It is one of these BIG projects, which one tries to realize again and again but never really gets into: the paperless office. I am collecting and sorting bills, insurance-documents, banking-documents and so on for years now in two big black paper-boxes. New documents first land on my desk and after dealing with them, I throw them in a drawer in my desk. Then, once a year, I waste one to two evenings sorting all these documents in folders inside my paper-boxes. It’s a hideous task, really.
This is about to end now! (I hope ;-)) I aim to scan all sorted and future documents, save the pdf’s, and shred the paper-documents afterwards. I will only keep important documents, like certificates and so on.
To reach my goal, I did some searching on the net, gathering ideas to accomplish this project with a long-term solution. I came to the conclusion that one needs to take care of three things:
- A scanner
- A scanning software with text-recognition (OCR)
- A software to archive, backup and search
(also known as DMS, Document Management System)
Everyone who owns a moderately recent smartphone already owns a scanner; sort of.

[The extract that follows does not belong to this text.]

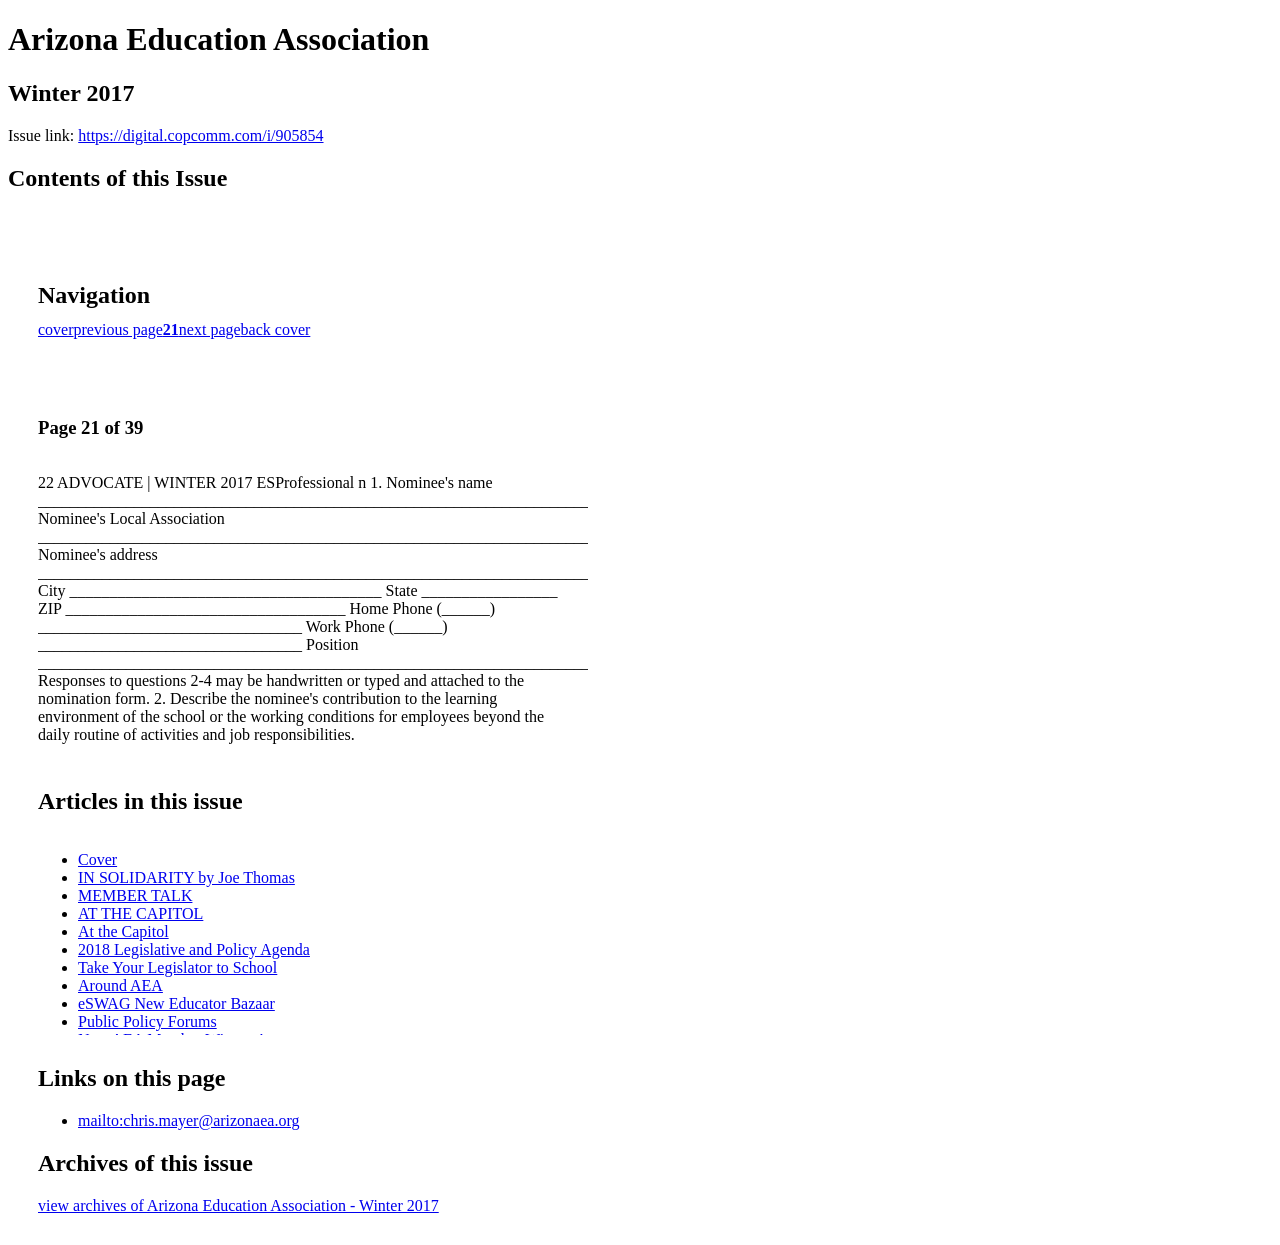  I want to click on Around AEA, so click(120, 985).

The App-store and the Play-store have a multitude of apps in their portfolio which not only scan documents with the smartphone-camera, but also help by sorting and searching in those documents.
A few examples:
– Readdle Scanner Pro
– Adobe Scan
The results often have a surprisingly good quality if the ambient-light is sufficient. Even errors in the perspective are corrected on the fly. And it is a very fast method, just point your smartphone at the desired document an off you go.
There are two reasons, why I chose another solution for my private office.
First, the quality is good, but does not match the resolution and color-accuracy of a decent scanner.
Second, I plan to archive my documents for years, even decades to come, and want to be able to search and view my documents even 30 years from now. There is absolutely no guaranty, that said app developers will support their apps this long or that even a device like a smartphone will still exist in 30 years in the form, as we know it now.
That is why I have decided, to save my scans as plain .pdf-documents in an ordinary folder-system. Even with the fast advancing world of technology, files and folders are not going anywhere anytime soon. How I managed to get cloud-support und device-independent access, well, read on.
If one is serious about scanning a lot of old documents, a dedicated document-scanner should be considered. For now, I have not made this step, because my old brother all-in-one printer has a scanner with document-feeder. But if the latest blog-reviews and recommendations from DMS-developers are right, the best in class are the ScanSnap scanner from Fujitsu. I personally only have experience with the devices from Epson, as we use these daily in the clinic and they get the job done.
Here are the affiliate-Links for a Fujitsu- and an Epson-document scanner, as well as a link to my trusted all-in-one brother printer, which by now has not dissapointed and is a whole lot cheaper.
Scan-software and DMS
Using a smartphone app is already an all-in-one solution. If you buy a dedicated document-scanner, chances are, you get a good software for pdf-creation with text-recognition over OCR. One still has to care about sorting and archiving the documents. On my search around the net, I stumbled upon a few interesting software-solutions. A lot of them aim for business-clients and have a hefty subscription-fee. For home-users I found these solutions reasonable:
Regardless of the solution, it is important that the software provides text-recognition over OCR. This technique makes the generated pdf’s searchable, comparable to modern mail-provider like gmail.
My personal solution
I decided against a dedicated document-management-software for my home-office. Again, I don’t trust these developers to be on the market for 20-30 years, and many of them use some kind of proprietary system to manage your documents.
Fortunately I stumbled upon one of the best open-source tools I have discovered for a long while. The software is called NAPS2, and provides easy but still highly customizable one-click scan solution for nearly every scanner. It generates searchable pdf’s and the ocr-engine is sufficient enough for my personal needs.
NAPS2 is so good, I instantly donated 5$ to the developer, and will do so again, when it keeps up during the course of this project.
The generated pdf’s are saved directly from NAPS2 in my Google Drive via Drive-File-Stream. I generated a few sub-folders like “banking”, “insurances”, “bills” and so on, the filenames are a combination of the date of the document an a short description; like “20181019-car-insurance.pdf”.
Theoretically I didn’t even need to work with folders and file descirptions, because google search algorithm works like a charm with the searchable pdf’s. But again, who knows, where google will stand in 20 years. I will backup the files to a local hard-drive on maybe a yearly basis.
Now, I am curious how fast I will be able to scan my whole archive of paper-documents of the last 20 years or so. But its a good opportunity to get rid of old or expired documents.
The only limiting factor will probably my all-in-one printer-scanner which was most likely not build for a task like this. I will report how far I will come.